Action item:
The answer must be every line of the records below that contains the word "iela".

START Information supplied

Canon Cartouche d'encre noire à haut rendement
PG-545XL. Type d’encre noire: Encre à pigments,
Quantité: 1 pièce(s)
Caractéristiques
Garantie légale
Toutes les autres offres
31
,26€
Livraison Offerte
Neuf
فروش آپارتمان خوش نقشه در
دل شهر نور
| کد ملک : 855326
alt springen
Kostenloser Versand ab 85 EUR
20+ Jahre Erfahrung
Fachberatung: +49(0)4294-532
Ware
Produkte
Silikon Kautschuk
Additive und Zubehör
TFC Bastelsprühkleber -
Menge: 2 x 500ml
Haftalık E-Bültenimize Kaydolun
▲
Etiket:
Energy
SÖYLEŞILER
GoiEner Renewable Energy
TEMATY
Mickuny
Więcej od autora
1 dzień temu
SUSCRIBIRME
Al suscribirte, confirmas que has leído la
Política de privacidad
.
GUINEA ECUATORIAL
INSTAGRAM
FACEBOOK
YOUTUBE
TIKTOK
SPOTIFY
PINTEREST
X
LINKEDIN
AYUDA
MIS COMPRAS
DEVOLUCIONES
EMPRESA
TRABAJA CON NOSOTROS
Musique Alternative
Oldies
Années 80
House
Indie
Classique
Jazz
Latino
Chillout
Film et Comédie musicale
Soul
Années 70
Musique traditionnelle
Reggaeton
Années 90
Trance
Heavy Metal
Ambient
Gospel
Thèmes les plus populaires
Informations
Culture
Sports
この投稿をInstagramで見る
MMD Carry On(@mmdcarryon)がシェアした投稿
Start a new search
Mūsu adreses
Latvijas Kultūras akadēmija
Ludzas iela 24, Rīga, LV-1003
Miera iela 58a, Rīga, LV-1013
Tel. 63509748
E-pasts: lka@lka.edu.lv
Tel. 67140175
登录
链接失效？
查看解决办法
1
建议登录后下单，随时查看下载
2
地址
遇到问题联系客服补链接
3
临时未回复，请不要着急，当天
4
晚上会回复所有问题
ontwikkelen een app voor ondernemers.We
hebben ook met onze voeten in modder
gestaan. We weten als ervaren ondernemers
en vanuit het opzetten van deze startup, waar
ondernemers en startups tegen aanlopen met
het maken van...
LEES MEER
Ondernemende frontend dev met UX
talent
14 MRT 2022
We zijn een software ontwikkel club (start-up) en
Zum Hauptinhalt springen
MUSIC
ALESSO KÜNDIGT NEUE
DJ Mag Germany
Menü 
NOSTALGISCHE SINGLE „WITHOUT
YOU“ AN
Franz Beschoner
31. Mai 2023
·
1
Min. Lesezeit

END Information supplied

Output of the exercise:
Ludzas iela 24, Rīga, LV-1003
Miera iela 58a, Rīga, LV-1013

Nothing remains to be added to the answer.